Journal article

Predictive modeling of infant mortality: Promising approach to reducing inequities

Our article in Data Mining and Knowledge Discovery

Antonia Saravanou,

Clemens Noelke,

Nick Huntington,

Dolores Acevedo-Garcia,

Published: 01.28.2021 Updated: 12.13.2022

Read the journal article

Our work at diversitydatakids.org is aimed at finding new and better ways of using data to improve children’s lives and increase racial/ethnic equity. Inequities are already manifest at birth and result in drastically unequal survival chances for infants born to Black and White mothers: 1 in 93 Black infants dies before their first birthday, but only 1 in 217 White infants dies. However, the standardized collection of data around the time of birth also constitutes an opportunity for addressing these inequities through better use of data. At the time of birth, detailed socio-demographic and health data is collected for all mothers and their newborns in the U.S.—through the standardized U.S. birth certificate. Can this data be leveraged to accurately predict adverse developmental outcomes at the time of birth? And could risk scores derived from such predictions inform interventions aimed at improving survival chances and developmental outcomes for those infants most at risk? What would the implications of a use of algorithms be for racial/ethnic inequality? Our research points to promising approaches to reduce existing racial inequities in birth outcomes.

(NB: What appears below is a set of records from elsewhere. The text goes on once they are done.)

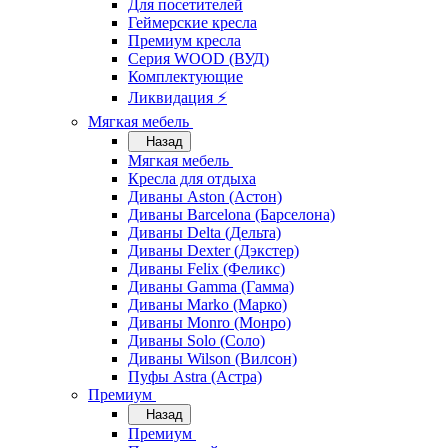
Для посетителей
Геймерские кресла
Премиум кресла
Серия WOOD (ВУД)
Комплектующие
Ликвидация ⚡
Мягкая мебель
Назад
Мягкая мебель
Кресла для отдыха
Диваны Aston (Астон)
Диваны Barcelona (Барселона)
Диваны Delta (Дельта)
Диваны Dexter (Дэкстер)
Диваны Felix (Феликс)
Диваны Gamma (Гамма)
Диваны Marko (Марко)
Диваны Monro (Монро)
Диваны Solo (Соло)
Диваны Wilson (Вилсон)
Пуфы Astra (Астра)
Премиум
Назад
Премиум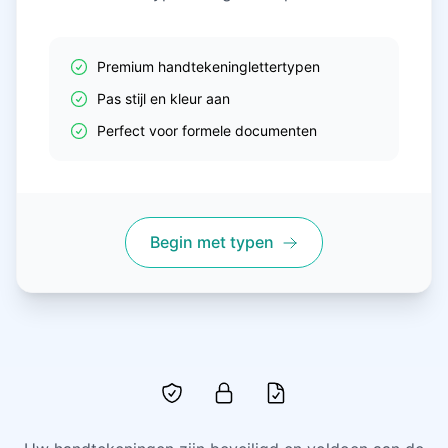
Premium handtekeninglettertypen
Pas stijl en kleur aan
Perfect voor formele documenten
Begin met typen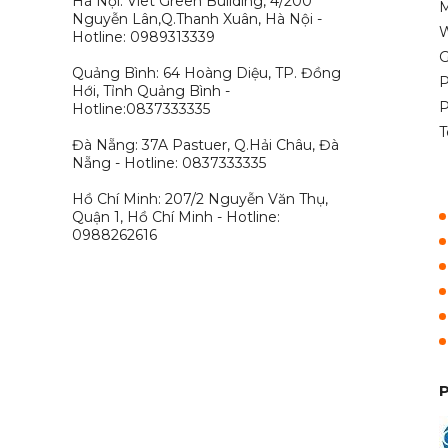
Hà Nội: Viet Green Building, 4/200
M
Nguyễn Lân,Q.Thanh Xuân, Hà Nội -
W
Hotline: 0989313339
G
Quảng Bình: 64 Hoàng Diệu, TP. Đồng
P
Hới, Tỉnh Quảng Bình -
P
Hotline:0837333335
T
Đà Nẵng: 37A Pastuer, Q.Hải Châu, Đà
Nẵng - Hotline: 0837333335
Hồ Chí Minh: 207/2 Nguyễn Văn Thụ,
Quận 1, Hồ Chí Minh - Hotline:
0988262616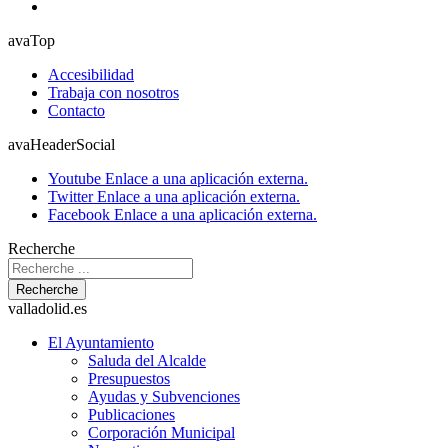
avaTop
Accesibilidad
Trabaja con nosotros
Contacto
avaHeaderSocial
Youtube
Enlace a una aplicación externa.
Twitter
Enlace a una aplicación externa.
Facebook
Enlace a una aplicación externa.
Recherche
Recherche
valladolid.es
El Ayuntamiento
Saluda del Alcalde
Presupuestos
Ayudas y Subvenciones
Publicaciones
Corporación Municipal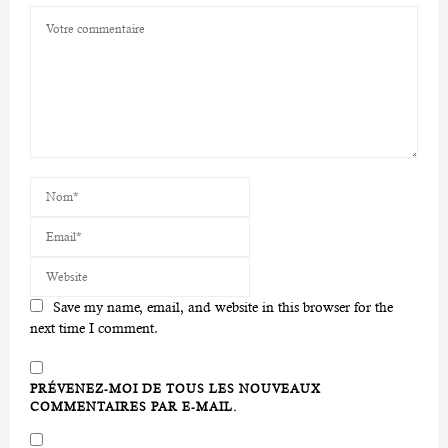
Save my name, email, and website in this browser for the
next time I comment.
PRÉVENEZ-MOI DE TOUS LES NOUVEAUX
COMMENTAIRES PAR E-MAIL.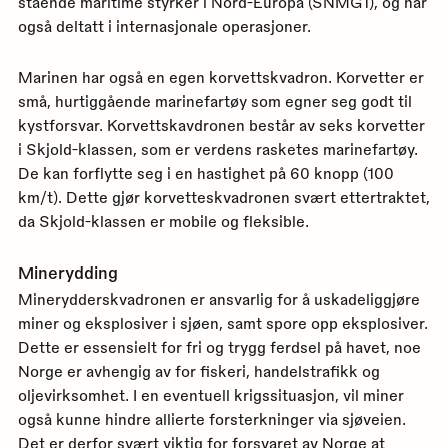
stående maritime styrker i Nord-Europa (SNMG1), og har
også deltatt i internasjonale operasjoner.
Marinen har også en egen korvettskvadron. Korvetter er
små, hurtiggående marinefartøy som egner seg godt til
kystforsvar. Korvettskavdronen består av seks korvetter
i Skjold-klassen, som er verdens rasketes marinefartøy.
De kan forflytte seg i en hastighet på 60 knopp (100
km/t). Dette gjør korvetteskvadronen svært ettertraktet,
da Skjold-klassen er mobile og fleksible.
Minerydding
Minerydderskvadronen er ansvarlig for å uskadeliggjøre
miner og eksplosiver i sjøen, samt spore opp eksplosiver.
Dette er essensielt for fri og trygg ferdsel på havet, noe
Norge er avhengig av for fiskeri, handelstrafikk og
oljevirksomhet. I en eventuell krigssituasjon, vil miner
også kunne hindre allierte forsterkninger via sjøveien.
Det er derfor svært viktig for forsvaret av Norge at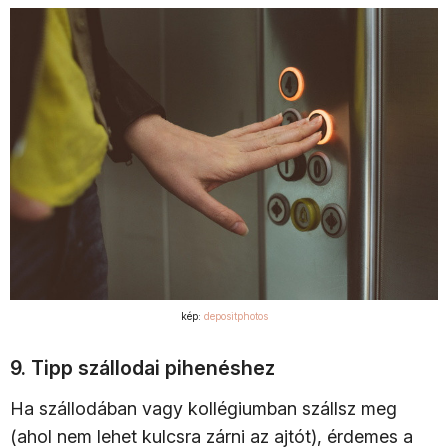
kép:
depositphotos
9. Tipp szállodai pihenéshez
Ha szállodában vagy kollégiumban szállsz meg
(ahol nem lehet kulcsra zárni az ajtót), érdemes a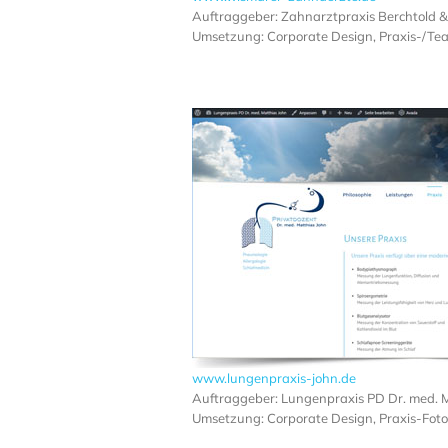
Auftraggeber: Zahnarztpraxis Berchtold 
Umsetzung: Corporate Design, Praxis-/T
www.lungenpraxis-john.de
Auftraggeber: Lungenpraxis PD Dr. med. 
Umsetzung: Corporate Design, Praxis-Fot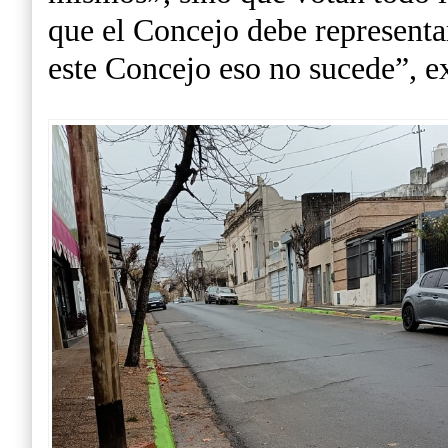
que el Concejo debe representa
este Concejo eso no sucede”, e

In a new study lead by Antonia Saravanou, a PhD student in computer science at the University of Athens, we take a machine learning approach to predict, at birth, newborn infants’ risk of dying within the first year of life. To our knowledge, this is the first study attempting this task using birth certificate data for all U.S. births. We use publicly available data for all children born in 2000 and 2001 to train machine learning algorithms, and test the algorithms predictions using data on all births in 2002.

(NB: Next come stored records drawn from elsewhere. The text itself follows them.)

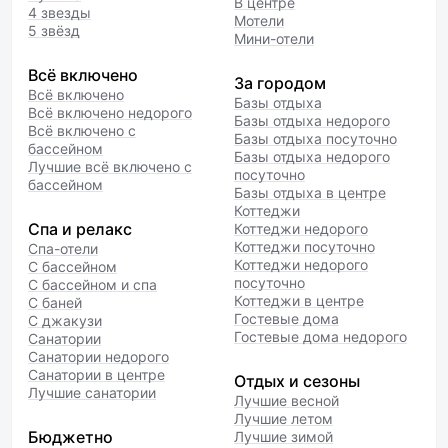
В центре
4 звезды
Мотели
5 звёзд
Мини-отели
Всё включено
За городом
Всё включено
Базы отдыха
Всё включено недорого
Базы отдыха недорого
Всё включено с
Базы отдыха посуточно
бассейном
Базы отдыха недорого
Лучшие всё включено с
посуточно
бассейном
Базы отдыха в центре
Коттеджи
Спа и релакс
Коттеджи недорого
Коттеджи посуточно
Спа-отели
Коттеджи недорого
С бассейном
посуточно
С бассейном и спа
Коттеджи в центре
С баней
Гостевые дома
С джакузи
Гостевые дома недорого
Санатории
Санатории недорого
Санатории в центре
Отдых и сезоны
Лучшие санатории
Лучшие весной
Лучшие летом
Бюджетно
Лучшие зимой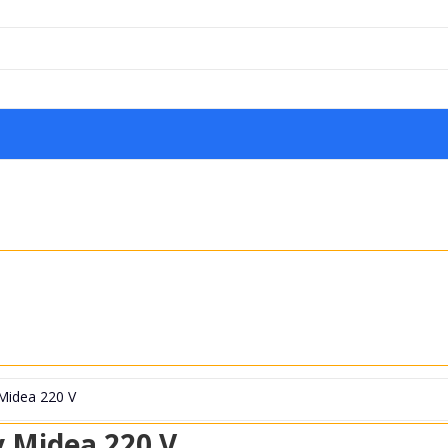
 Midea 220 V
y Midea 220 V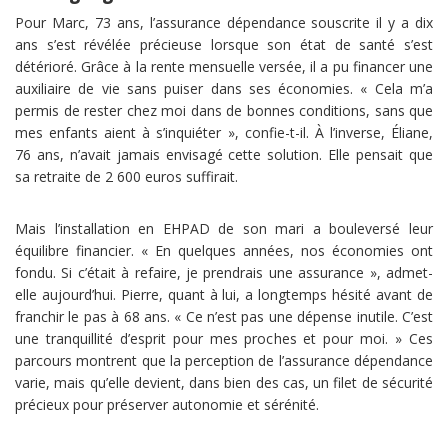
Pour Marc, 73 ans, l’assurance dépendance souscrite il y a dix
ans s’est révélée précieuse lorsque son état de santé s’est
détérioré. Grâce à la rente mensuelle versée, il a pu financer une
auxiliaire de vie sans puiser dans ses économies. « Cela m’a
permis de rester chez moi dans de bonnes conditions, sans que
mes enfants aient à s’inquiéter », confie-t-il. À l’inverse, Éliane,
76 ans, n’avait jamais envisagé cette solution. Elle pensait que
sa retraite de 2 600 euros suffirait.
Mais l’installation en EHPAD de son mari a bouleversé leur
équilibre financier. « En quelques années, nos économies ont
fondu. Si c’était à refaire, je prendrais une assurance », admet-
elle aujourd’hui. Pierre, quant à lui, a longtemps hésité avant de
franchir le pas à 68 ans. « Ce n’est pas une dépense inutile. C’est
une tranquillité d’esprit pour mes proches et pour moi. » Ces
parcours montrent que la perception de l’assurance dépendance
varie, mais qu’elle devient, dans bien des cas, un filet de sécurité
précieux pour préserver autonomie et sérénité.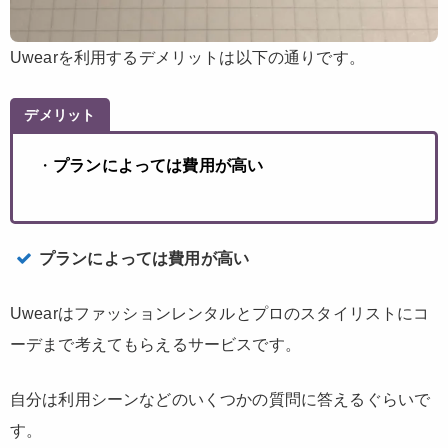
Uwearを利用するデメリットは以下の通りです。
デメリット
・
プランによっては費用が高い
プランによっては費用が高い
Uwearはファッションレンタルとプロのスタイリストにコ
ーデまで考えてもらえるサービスです。
自分は利用シーンなどのいくつかの質問に答えるぐらいで
す。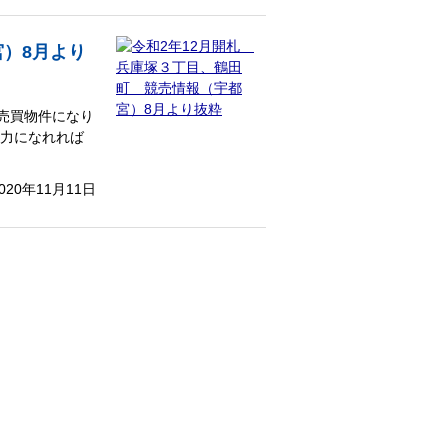
宮）8月より
売買物件になり
力になれれば
020年11月11日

Our best performing models achieve high accuracy: 77% of infants that the model identifies, at birth, to be at the highest risk of dying do not survive until their first birthday. However, many of the infants predicted to die, in fact, survive. This is to be expected because infants with many characteristics that put them at risk of dying, for example, being born very preterm, also receive extensive medical care after birth, which increases the odds of survival substantially. We find that the algorithms perform better in predicting deaths that occur soon after birth and deaths from specific causes, such as those related to very preterm birth. We also find that the models are slightly more accurate for infants born to Black mothers compared to infants born to White mothers.

One limitation of our finding is that the risk scores are obtained in relation to a specific outcome, i.e., survival until the first birthday. However, other research has shown that the factors predicting infant survival also predict, for example, neurodevelopmental impairment or delayed and cognitive development. More importantly, to date, very little research is available on the practical feasibility of using risk scores to inform practice. The algorithms permit the calculation of risk scores at birth for every infant born in the U.S. And subsequent care provision or program enrolment both within and beyond the clinic could be informed by these risk scores. However, practical and ethical implications of using risk scores in this way still need to be worked out.

Nevertheless, from an equity perspective, our study has several strengths and our initial results point in the right direction: The algorithms are trained on data for all births occurring in the U.S., which makes it less likely that risk scores obtained from them are distorted by selective data collection or sampling. The risk scores reflect that infants born to Black mothers tend to have poorer birth outcomes and are therefore at higher risk of dying; the algorithm therefore assigns higher risk scores to infants born to Black mothers. The algorithms are also slightly more accurate for babies born to Black mothers. These are desirable properties for anti-racist policies or interventions informed by algorithmic risk scores. For example, if an intervention boosting survival is equally effective for White and Black infants, allocating infants to this intervention based on the risk score should in tendency increase equity in survival rates. Building on this work, we are currently examining potential practical applications. We hope that this research can contribute to ongoing efforts to shape anti-racist health policies aimed at reducing the unacceptably high rates of infant mortality for Black infants in the U.S.